--- EXTRACTED ENTRIES Enclosed Below ---

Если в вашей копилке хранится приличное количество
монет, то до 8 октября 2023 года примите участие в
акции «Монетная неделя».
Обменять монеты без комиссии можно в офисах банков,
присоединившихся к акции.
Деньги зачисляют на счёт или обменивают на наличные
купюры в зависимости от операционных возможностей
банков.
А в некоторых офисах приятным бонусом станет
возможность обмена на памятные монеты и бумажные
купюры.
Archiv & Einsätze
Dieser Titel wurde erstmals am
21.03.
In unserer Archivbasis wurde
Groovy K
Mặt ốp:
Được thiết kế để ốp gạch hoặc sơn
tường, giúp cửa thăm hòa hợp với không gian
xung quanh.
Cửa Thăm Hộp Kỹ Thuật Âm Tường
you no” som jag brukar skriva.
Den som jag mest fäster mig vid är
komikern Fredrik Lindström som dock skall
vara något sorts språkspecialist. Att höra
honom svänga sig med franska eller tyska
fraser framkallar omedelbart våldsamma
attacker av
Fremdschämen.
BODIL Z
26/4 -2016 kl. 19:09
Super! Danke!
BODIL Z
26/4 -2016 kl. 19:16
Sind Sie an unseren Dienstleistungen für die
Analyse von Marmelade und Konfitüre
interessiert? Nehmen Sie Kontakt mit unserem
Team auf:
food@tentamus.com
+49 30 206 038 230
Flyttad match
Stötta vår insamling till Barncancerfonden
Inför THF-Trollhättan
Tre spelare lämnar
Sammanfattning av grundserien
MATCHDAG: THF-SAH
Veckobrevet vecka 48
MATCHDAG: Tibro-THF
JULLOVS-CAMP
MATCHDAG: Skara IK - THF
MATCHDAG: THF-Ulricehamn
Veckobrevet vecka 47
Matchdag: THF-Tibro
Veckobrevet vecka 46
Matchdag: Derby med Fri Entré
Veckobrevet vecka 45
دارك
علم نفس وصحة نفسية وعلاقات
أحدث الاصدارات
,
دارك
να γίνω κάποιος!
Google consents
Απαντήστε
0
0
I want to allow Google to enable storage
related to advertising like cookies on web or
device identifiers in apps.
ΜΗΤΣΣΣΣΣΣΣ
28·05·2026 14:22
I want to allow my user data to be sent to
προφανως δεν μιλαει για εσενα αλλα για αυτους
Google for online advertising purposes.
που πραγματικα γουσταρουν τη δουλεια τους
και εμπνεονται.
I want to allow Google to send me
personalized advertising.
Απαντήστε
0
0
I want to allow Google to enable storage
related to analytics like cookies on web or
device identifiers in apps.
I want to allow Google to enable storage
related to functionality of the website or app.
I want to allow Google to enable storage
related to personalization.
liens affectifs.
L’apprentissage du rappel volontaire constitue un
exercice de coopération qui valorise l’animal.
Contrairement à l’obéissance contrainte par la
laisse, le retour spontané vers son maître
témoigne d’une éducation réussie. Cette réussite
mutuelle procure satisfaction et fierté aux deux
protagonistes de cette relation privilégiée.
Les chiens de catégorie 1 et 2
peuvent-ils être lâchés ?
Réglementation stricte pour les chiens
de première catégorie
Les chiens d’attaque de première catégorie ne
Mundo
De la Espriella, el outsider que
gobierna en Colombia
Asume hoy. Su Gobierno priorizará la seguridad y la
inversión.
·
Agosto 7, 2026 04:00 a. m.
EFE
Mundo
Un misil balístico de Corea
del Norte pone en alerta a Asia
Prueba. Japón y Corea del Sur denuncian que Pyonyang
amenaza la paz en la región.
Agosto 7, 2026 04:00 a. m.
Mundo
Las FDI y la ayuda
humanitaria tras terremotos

--- End of Enclosed EXTRACTED ENTRIES ---

Send back an exact copy of only the lines from the line with "Matchdag: THF-Tibro" up to and including the line with "και εμπνεονται." in the data above.

Matchdag: THF-Tibro
Veckobrevet vecka 46
Matchdag: Derby med Fri Entré
Veckobrevet vecka 45
دارك
علم نفس وصحة نفسية وعلاقات
أحدث الاصدارات
,
دارك
να γίνω κάποιος!
Google consents
Απαντήστε
0
0
I want to allow Google to enable storage
related to advertising like cookies on web or
device identifiers in apps.
ΜΗΤΣΣΣΣΣΣΣ
28·05·2026 14:22
I want to allow my user data to be sent to
προφανως δεν μιλαει για εσενα αλλα για αυτους
Google for online advertising purposes.
που πραγματικα γουσταρουν τη δουλεια τους
και εμπνεονται.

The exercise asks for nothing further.